Alors elle crucifie les gens en clamant haut et fort son envie de mourir. Vite.
De quitter cette terre qui n'a plus rien à lui offrir et à qui elle pense ne plus rien avoir à offrir.
D'ailleurs si elle n'était pas aussi pétrie de religion, je craindrais qu'elle ne se suicide. Mais non elle attendra. Je crois.
Un matin, je suis dans sa chambre pour régler quelque chose, un élève infirmier en stage entre.
Il est seul, ça fait quelques semaines qu'il est là déjà alors ... alors il comble le manque de personnel en faisant seul une partie du travail.
Et elle - tellement dans son système de pensées cycliques, inconsciente de la souffrance que ses déclarations inflige aux soignants - elle ne fait pas attention et elle lui dit "j'ai hâte de mourir, je n'ai plus rien à faire ici". C'est la première fois qu'elle lui dit une chose pareille, j'en suis sûre.

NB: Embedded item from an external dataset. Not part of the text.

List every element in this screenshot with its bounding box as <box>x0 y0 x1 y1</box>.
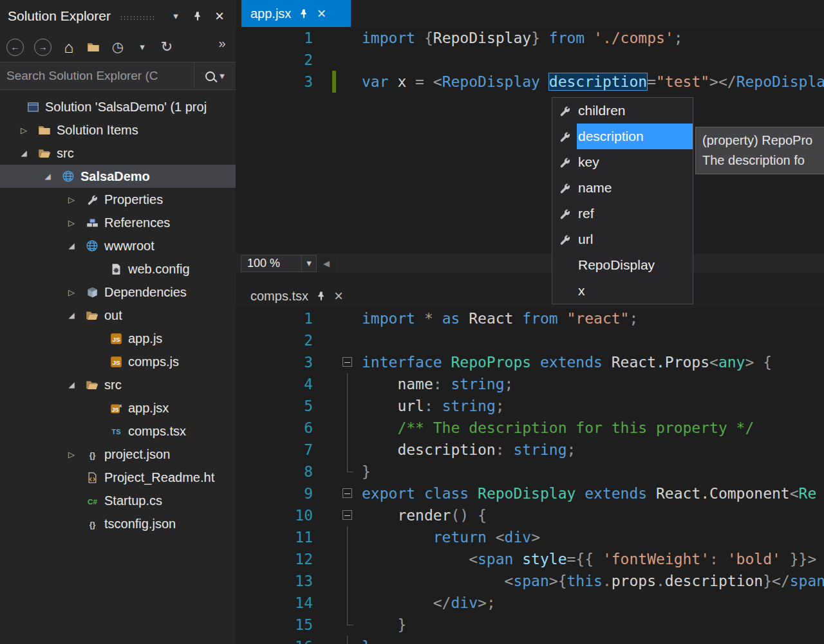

Ca me fait mal pour lui. On n'a pas tellement de différence d'âge mais j'ai l'impression qu'il y a 10 000 ans d'expérience entre nous.
Je le vois perdre pied, se sentir happé dans un marécage empoisonné. Je vois toute la violence de cette phrase sur lui, pas prêt du tout à entendre quelque chose d'aussi douloureux.
Et je l'entends rejeter violemment ce qu'elle vient de dire, l'engueuler, lui interdire de jamais redire ça.
Tout ce qu'il ne faut pas faire.
La colère comme défense mentale, l'agressivité comme mécanisme de survie réflexe.
Elle se referme sur elle comme une huître. Et elle attend qu'il sorte, presque en claquant la porte, comme furieux.
C'est difficile oui. D'accepter de les laisser verbaliser, d'accepter de les laisser dire leur aspiration à la mort, à la mort comme une délivrance, à ce que tout ça cesse.
De les écouter même le dire. De ne pas rejeter ça en pagaille, voire de ne pas qualifier ça de "fadaises". De quitter son point de vue à soi pour adopter le leur.
Ca renvoie forcément à plein de choses d'avoir en face quelqu'un qui tient ce discours. Sur son propre rapport à la mort (et donc à la vie), sur les gens qu'on a perdu peut-être, sur son propre sentiment d'impuissance et/ou d'inutilité ...
Ca ne veut pas dire qu'ils réclament une mort accélérée, ça veut juste dire qu'ils ont renoncé à la vie et qu'ils attendent sereinement la mort. Mais que l'attente pèse. Et on n'a pas le droit je crois de leur interdire de le dire.